ERMSB was introduced with the Ivy Bridge microarchitecture
You say that you want:
an answer that shows when ERMSB is useful
But I'm not sure it means what you think it means. Looking at the 3.7.6.1 docs you link to, it explicitly says:
implementing memcpy using ERMSB might not reach the same level of throughput as using 256-bit or 128-bit AVX alternatives, depending on length and alignment factors.
So just because CPUID
indicates support for ERMSB, that isn't a guarantee that REP MOVSB will be the fastest way to copy memory. It just means it won't suck as bad as it has in some previous CPUs.
However just because there may be alternatives that can, under certain conditions, run faster doesn't mean that REP MOVSB is useless. Now that the performance penalties that this instruction used to incur are gone, it is potentially a useful instruction again.
Remember, it is a tiny bit of code (2 bytes!) compared to some of the more involved memcpy routines I have seen.

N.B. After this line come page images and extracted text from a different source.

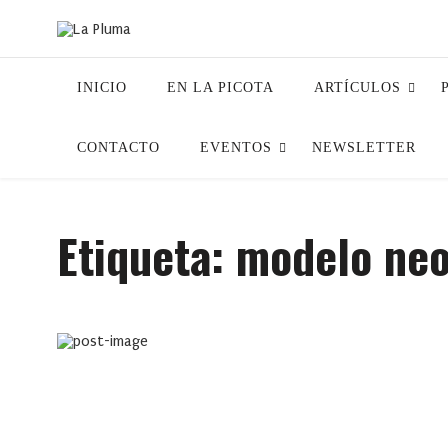
INICIO
EN LA PICOTA
ARTÍCULOS
CONTACTO
EVENTOS
NEWSLETTER
Etiqueta:
modelo neo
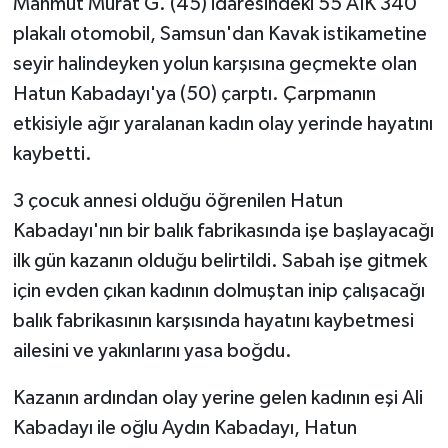
Mahmut Murat G. (45) idaresindeki 55 AIK 340
plakalı otomobil, Samsun'dan Kavak istikametine
seyir halindeyken yolun karşısına geçmekte olan
Hatun Kabadayı'ya (50) çarptı. Çarpmanın
etkisiyle ağır yaralanan kadın olay yerinde hayatını
kaybetti.
3 çocuk annesi olduğu öğrenilen Hatun
Kabadayı'nın bir balık fabrikasında işe başlayacağı
ilk gün kazanın olduğu belirtildi. Sabah işe gitmek
için evden çıkan kadının dolmuştan inip çalışacağı
balık fabrikasının karşısında hayatını kaybetmesi
ailesini ve yakınlarını yasa boğdu.
Kazanın ardından olay yerine gelen kadının eşi Ali
Kabadayı ile oğlu Aydın Kabadayı, Hatun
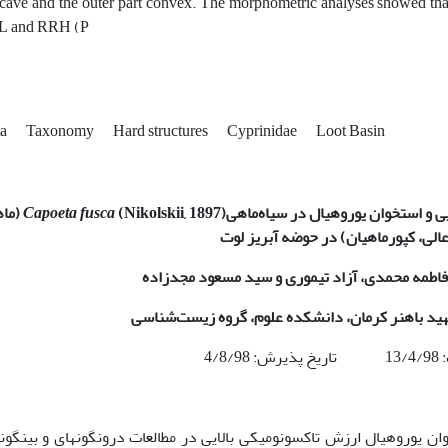
cave and the outer part convex. The morphometric analyses showed that 
L and RRH (P
ta
Taxonomy
Hard structures
Cyprinidae
Loot Basin
 و استخوان یوروهیال در سیاه‌ماهی
(Nikolskii, 1897)
Capoeta fusca
(ما
الی، کپورماهیان) در حوضه آبریز لوت
فاطمه محمدی، آزاد تیموری و سید مسعود مجدزاده
هید باهنر کرمان، دانشکده علوم، گروه زیست
شناسی
4/8/
یوروهیال ارزش تاکسونومیکی بالایی در مطالعات درون­گونه­ای و بین­گون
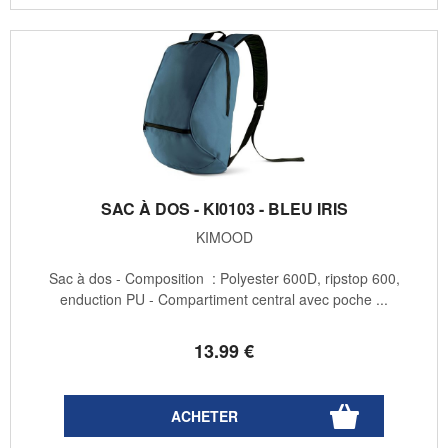
SAC À DOS - KI0103 - BLEU IRIS
KIMOOD
Sac à dos - Composition : Polyester 600D, ripstop 600,
enduction PU - Compartiment central avec poche ...
13
.99
€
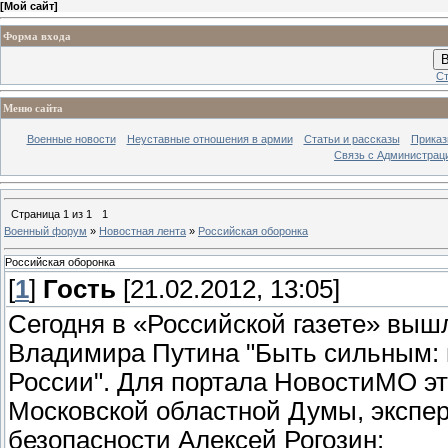
[
Мой сайт
]
Форма входа
В
Ст
Меню сайта
Военные новости
Неуставные отношения в армии
Статьи и рассказы
Приказ
Связь с Администрац
Страница
1
из
1
1
Военный форум
»
Новостная лента
»
Российская оборонка
Российская оборонка
[
1
]
Гость
[21.02.2012, 13:05]
Сегодня в «Российской газете» выш
Владимира Путина "Быть сильным: 
России". Для портала НовостиМО э
Московской областной Думы, экспе
безопасности Алексей Рогозин:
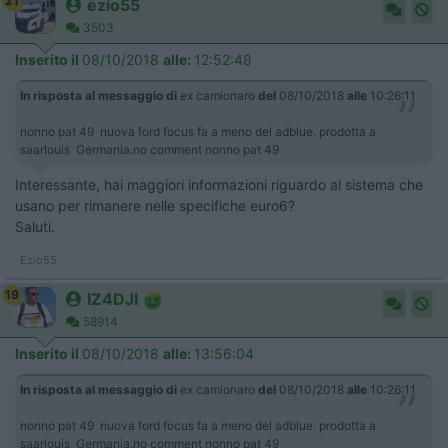
21
ezio55
3503
Inserito il
08/10/2018
alle:
12:52:48
In risposta al messaggio di
ex camionaro
del
08/10/2018
alle
10:26:11
nonno pat 49 nuova ford focus fa a meno del adblue. prodotta a
saarlouis Germania.no comment nonno pat 49
Interessante, hai maggiori informazioni riguardo al sistema che
usano per rimanere nelle specifiche euro6?
Saluti.
Ezio55
19
IZ4DJI
58914
Inserito il
08/10/2018
alle:
13:56:04
In risposta al messaggio di
ex camionaro
del
08/10/2018
alle
10:26:11
nonno pat 49 nuova ford focus fa a meno del adblue. prodotta a
saarlouis Germania.no comment nonno pat 49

Since loading and running big chunks of code also has a penalty (throwing some of your other code out of the cpu's cache), sometimes the 'benefit' of AVX et al is going to be offset by the impact it has on the rest of your code. Depends on what you are doing.
You also ask:
Why is the bandwidth so much lower with REP MOVSB? What can I do to improve it?
It isn't going to be possible to "do something" to make REP MOVSB run any faster. It does what it does.
If you want the higher speeds you are seeing from from memcpy, you can dig up the source for it. It's out there somewhere. Or you can trace into it from a debugger and see the actual code paths being taken. My expectation is that it's using some of those AVX instructions to work with 128 or 256bits at a time.
Or you can just... Well, you asked us not to say it.